Pat Shand here, back with the third installment of In a World…, a series of articles about stories you know and characters you love, but where things may not be what they seem. We’re traveling to strange, alternate realities where familiar faces have been placed in different timelines, places, and maybe even worlds. This time, things get dark with the apocalyptic Marvel event, Age of Ultron.
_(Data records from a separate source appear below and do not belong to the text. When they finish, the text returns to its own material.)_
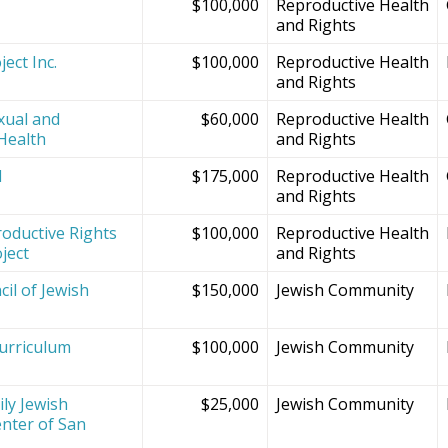
$100,000
Reproductive Health
and Rights
ect Inc.
$100,000
Reproductive Health
and Rights
xual and
$60,000
Reproductive Health
Health
and Rights
d
$175,000
Reproductive Health
and Rights
oductive Rights
$100,000
Reproductive Health
ject
and Rights
il of Jewish
$150,000
Jewish Community
Curriculum
$100,000
Jewish Community
ly Jewish
$25,000
Jewish Community
nter of San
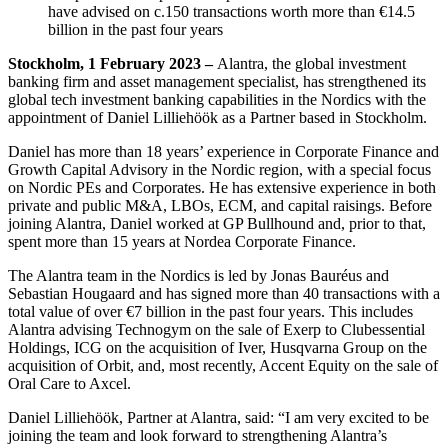
have advised on c.150 transactions worth more than €14.5
billion in the past four years
Stockholm, 1 February 2023 –
Alantra, the global investment
banking firm and asset management specialist, has strengthened its
global tech investment banking capabilities in the Nordics with the
appointment of Daniel Lilliehöök as a Partner based in Stockholm.
Daniel has more than 18 years’ experience in Corporate Finance and
Growth Capital Advisory in the Nordic region, with a special focus
on Nordic PEs and Corporates. He has extensive experience in both
private and public M&A, LBOs, ECM, and capital raisings. Before
joining Alantra, Daniel worked at GP Bullhound and, prior to that,
spent more than 15 years at Nordea Corporate Finance.
The Alantra team in the Nordics is led by Jonas Bauréus and
Sebastian Hougaard and has signed more than 40 transactions with a
total value of over €7 billion in the past four years. This includes
Alantra advising Technogym on the sale of Exerp to Clubessential
Holdings, ICG on the acquisition of Iver, Husqvarna Group on the
acquisition of Orbit, and, most recently, Accent Equity on the sale of
Oral Care to Axcel.
Daniel Lilliehöök, Partner at Alantra, said: “I am very excited to be
joining the team and look forward to strengthening Alantra’s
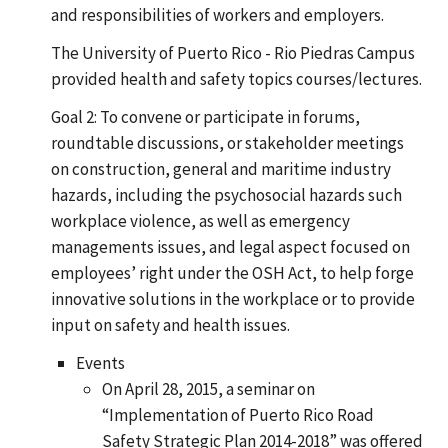
and responsibilities of workers and employers.
The University of Puerto Rico - Rio Piedras Campus
provided health and safety topics courses/lectures.
Goal 2: To convene or participate in forums,
roundtable discussions, or stakeholder meetings
on construction, general and maritime industry
hazards, including the psychosocial hazards such
workplace violence, as well as emergency
managements issues, and legal aspect focused on
employees’ right under the OSH Act, to help forge
innovative solutions in the workplace or to provide
input on safety and health issues.
Events
On April 28, 2015, a seminar on
“Implementation of Puerto Rico Road
Safety Strategic Plan 2014-2018” was offered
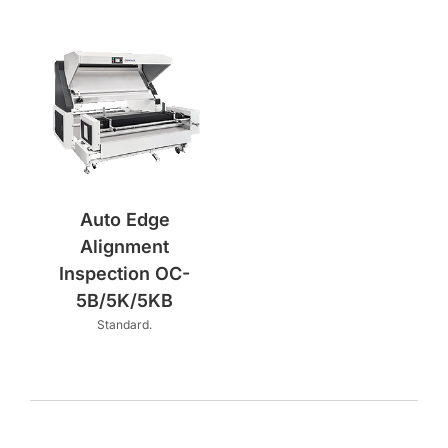
Auto Edge
Alignment
Inspection OC-
5B/5K/5KB
Standard.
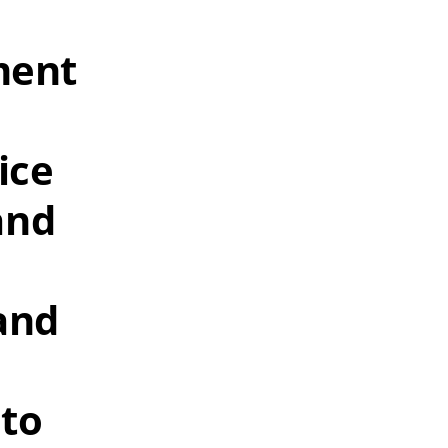
ment
ice
and
and
 to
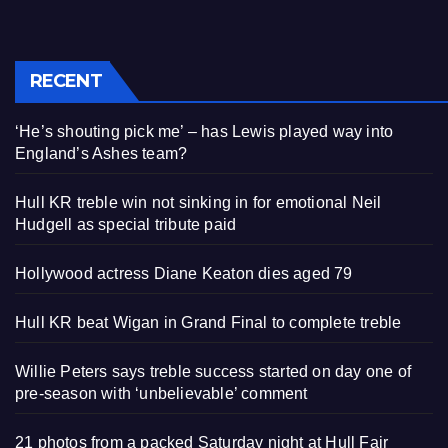
RECENT
‘He’s shouting pick me’ – has Lewis played way into
England’s Ashes team?
Hull KR treble win not sinking in for emotional Neil
Hudgell as special tribute paid
Hollywood actress Diane Keaton dies aged 79
Hull KR beat Wigan in Grand Final to complete treble
Willie Peters says treble success started on day one of
pre-season with ‘unbelievable’ comment
21 photos from a packed Saturday night at Hull Fair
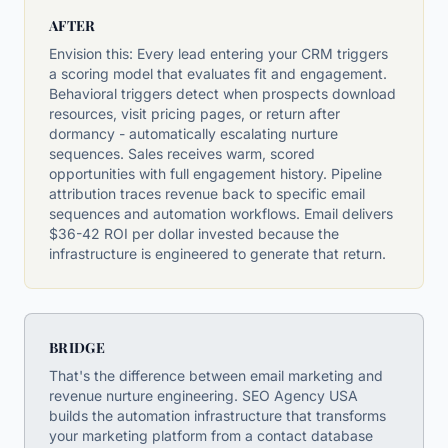
AFTER
Envision this: Every lead entering your CRM triggers
a scoring model that evaluates fit and engagement.
Behavioral triggers detect when prospects download
resources, visit pricing pages, or return after
dormancy - automatically escalating nurture
sequences. Sales receives warm, scored
opportunities with full engagement history. Pipeline
attribution traces revenue back to specific email
sequences and automation workflows. Email delivers
$36-42 ROI per dollar invested because the
infrastructure is engineered to generate that return.
BRIDGE
That's the difference between email marketing and
revenue nurture engineering. SEO Agency USA
builds the automation infrastructure that transforms
your marketing platform from a contact database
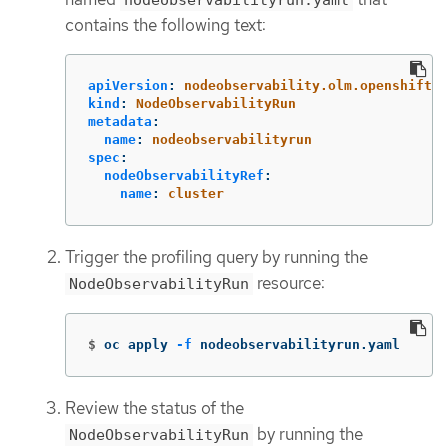
contains the following text:
apiVersion
:
nodeobservability.olm.openshift.i
kind
:
NodeObservabilityRun
metadata
:
name
:
nodeobservabilityrun
spec
:
nodeObservabilityRef
:
name
:
cluster
Trigger the profiling query by running the
resource:
NodeObservabilityRun
$
oc apply 
-f
 nodeobservabilityrun.yaml
Review the status of the
by running the
NodeObservabilityRun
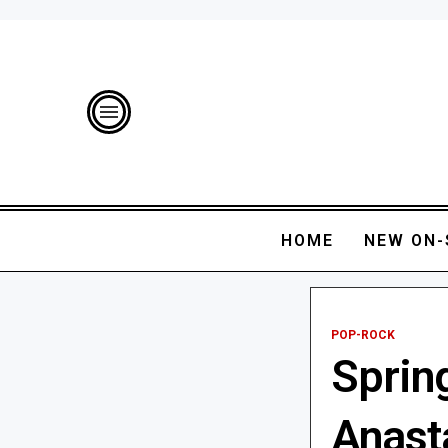
HOME
NEW ON-
POP-ROCK
Sprin
Anast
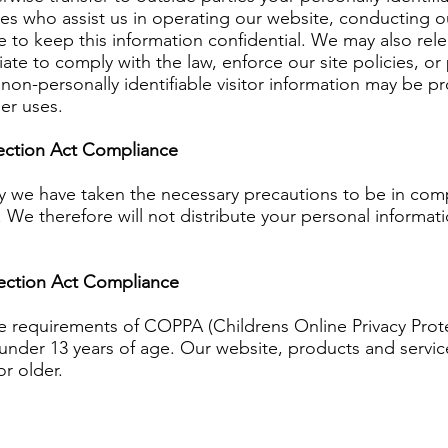
ties who assist us in operating our website, conducting o
e to keep this information confidential. We may also re
ate to comply with the law, enforce our site policies, or 
non-personally identifiable visitor information may be pr
her uses.
tection Act Compliance
y we have taken the necessary precautions to be in compl
. We therefore will not distribute your personal informat
tection Act Compliance
e requirements of COPPA (Childrens Online Privacy Prote
nder 13 years of age. Our website, products and service
or older.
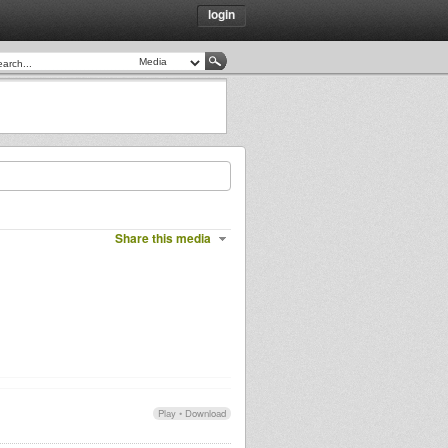
login
Share this media
Play
•
Download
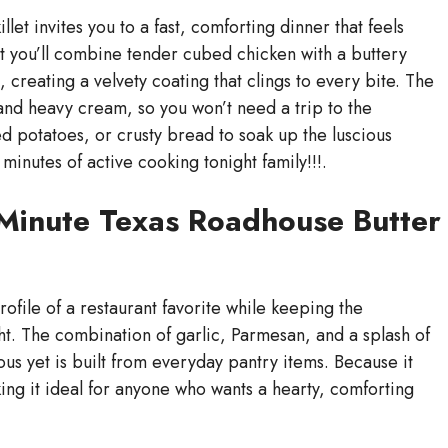
et invites you to a fast, comforting dinner that feels
llet you’ll combine tender cubed chicken with a buttery
 creating a velvety coating that clings to every bite. The
 and heavy cream, so you won’t need a trip to the
hed potatoes, or crusty bread to soak up the luscious
 minutes of active cooking tonight family!!!.
-Minute Texas Roadhouse Butter
profile of a restaurant favorite while keeping the
t. The combination of garlic, Parmesan, and a splash of
ous yet is built from everyday pantry items. Because it
ing it ideal for anyone who wants a hearty, comforting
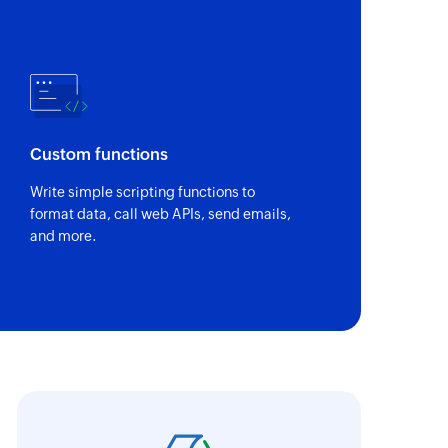
Custom functions
Write simple scripting functions to
format data, call web APIs, send emails,
and more.
oho Flow has helped us add a new sales chann
ntegrate our existing and new sales channel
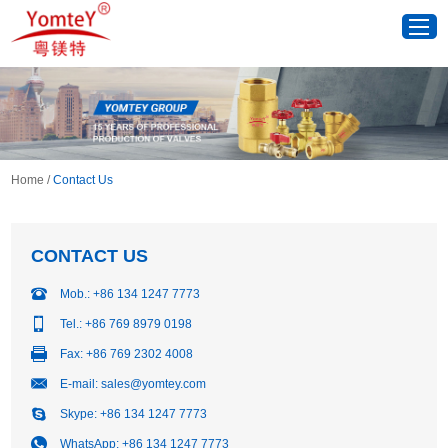
Home
/
Contact Us
CONTACT US
Mob.: +86 134 1247 7773
Tel.: +86 769 8979 0198
Fax: +86 769 2302 4008
E-mail:
sales@yomtey.com
Skype:
+86 134 1247 7773
WhatsApp:
+86 134 1247 7773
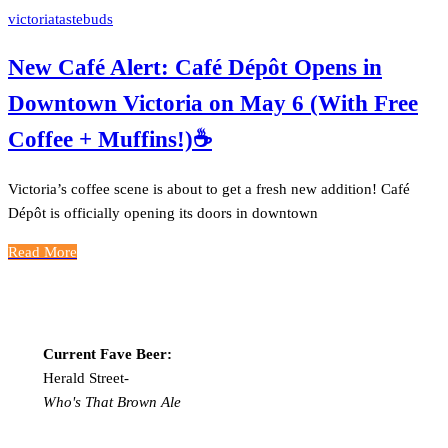
victoriatastebuds
New Café Alert: Café Dépôt Opens in
Downtown Victoria on May 6 (With Free
Coffee + Muffins!)☕️
Victoria’s coffee scene is about to get a fresh new addition! Café
Dépôt is officially opening its doors in downtown
Read More
Current Fave Beer:
Herald Street-
Who's That Brown Ale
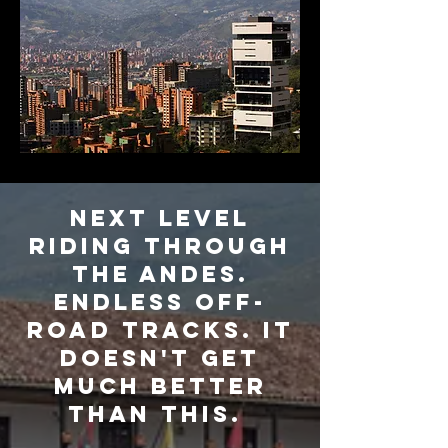
NEXT LEVEL
RIDING THROUGH
THE ANDES.
ENDLESS Off-
road tracks. It
doesn't get
much better
than this.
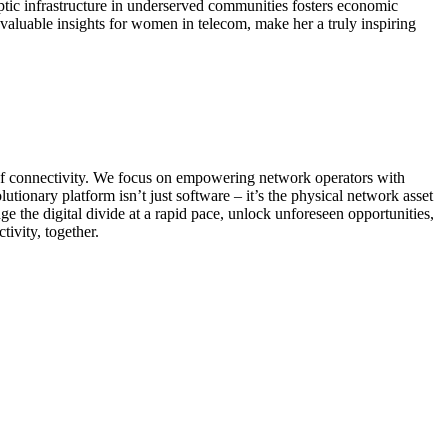
ptic infrastructure in underserved communities fosters economic
 valuable insights for women in telecom, make her a truly inspiring
 of connectivity. We focus on empowering network operators with
lutionary platform isn’t just software – it’s the physical network asset
e the digital divide at a rapid pace, unlock unforeseen opportunities,
ivity, together.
Back in 2013, shortly after Brian Michael Bendis had finished his long, formative Avengers run, the Age of Ultron event began. It ran for ten issues and had, as Marvel events tend to, a bunch of tie-ins. Bendis scripted the series, with the first issue showcasing Bryan Hitch on pencils, Paul Neary on inks, Paul Mounts on colors, and VS’s Cory Petit lettering. I’ve written previously about how I don’t have the same event fatigue that a lot of comics readers talk about – I think that in a shared superhero universe, big, widescreen, bombastic comics with fun crossovers and high stakes are a huge part of the fun. Can they derail great runs? Sure. In fact, perhaps my favorite Thor storyline, J. Michael Straczynski’s 16-issue run on the title, was cut short by Bendis’s Siege event… and that sucks, but Siege is also the culmination of years of storytelling, and it’s damn good. So I’m totally on board with events, but they do, sometimes, come with the price of other series feeling hijacked when they tie-in.

Not so much with Age of Ultron. It begins in what seems like a parallel world, or perhaps a dark future of the standard Marvel Universe that has been conquered by Ultron. Because of the storyline being so removed from the rest of what’s going on in the Marvel Universe, tie-ins were completely separate from the main ongoing series. You see, the unseen events leading up to the twisted world of Age of Ultron changed the Marvel heroes in such a dramatic way that it’s almost as if we’re meeting them again for the first time when we see them pop up in the main event series, or their tie-ins. While the series does eventually connect back to the standard Marvel Universe, having quite the impact in the form of a celebrated character arriving unexpectedly in this reality, the vast majority of the storyline concerns a future that the Avengers are going to want to desperately avoid.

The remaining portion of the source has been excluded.